Congress is Fighting Back Against Ransomware Attacks
A recent uptick in large-scale ransomware attacks has caught the attention of the United States Congress. Cyber criminals are pulling out all the stops, bringing local governments, school districts, and other publicly funded institutions to a stand-still.
In response, the federal government is rallying together with the Cybersecurity and Infrastructure Agency to fight back.
In an official statement from CISA, they stated, “Ransomware has rapidly emerged as the most visible cybersecurity risk playing out across our nation’s networks, locking up private sector organizations and government agencies alike. And that’s only what we’re seeing – many more infections are going unreported, ransoms are being paid, and the vicious ransomware cycle continues on.”
Ransomware Attacks Impact Victims Nationwide
In the last year alone, dozens of local networks have been threatened by ransomware attacks. In just the last few months, major hacking attempts have threatened the safety and privacy of millions.
- July 2019: At 4 AM, school district IT specialists in Louisiana get alerts on their phones that an unusual amount of bandwidth is being used on the network. It was soon discovered that they were hit with an attack that disabled the central office phone systems and other technology.
- August 2019: The small town of Wilmer, Texas is infected with ransomware that shuts down the entire town’s network. The criminals demand millions of dollars worth of bitcoins to put systems back online. The same day, twenty-two other rural towns receive the same message.
- September 2019: Orange County, New York is forced to delay the start of the school year due to a ransomware attack that left the district’s technology nonfunctioning.
- September 2019: Wakulla County and Holmes County, both in Florida, discover that their bus routing systems and emails are infected with ransomware and held for $750,000. Holmes County pays half of that amount to get their systems back online.
In April, the US Senate approved the DHS Cyber Hunt and Incident Response Teams Act, which will help fund the Department of Homeland Security’s new incident response teams. These teams will serve cities, schools districts, and municipal networks in protecting them from cyberattacks.
Senator Rob Portman, who helped create the bill, is enthusiastic about its predicted success. In a statement published on his website, he said, “Our cyber response teams play an important role in protecting against cyber threats, reducing cybersecurity risks, and helping to get our cyber infrastructure back up and running after an attack occurs.”
So, what does this mean for victims of ransomware attacks?

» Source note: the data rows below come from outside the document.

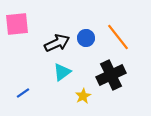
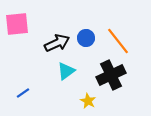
orange line: moved 4 px down
cyan triangle: moved 4 px right, 1 px up
yellow star: moved 5 px right, 5 px down; rotated 14 degrees counterclockwise
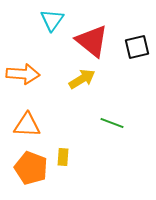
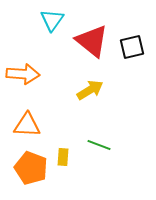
black square: moved 5 px left
yellow arrow: moved 8 px right, 11 px down
green line: moved 13 px left, 22 px down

Former Homeland Security Secretary Jeh Johnson thinks that it will bring low-budget small towns the resources they need to secure their network:
“You’d be surprised by the number of people who don’t know how to respond to a suspicious email, and a lot of these attacks begin with an act of spear-phishing, somebody opened an email or an attachment they shouldn’t have opened, so simply raising the awareness among people we entrust with the system goes a long way.”
For now, individuals and businesses alike should be wary of suspicious emails and other attempts to hack into network systems. Only open attachments from senders that you are sure are legitimate, keep your passwords protected, and use multi-factor authentication to create more barriers to entry for cyber criminals.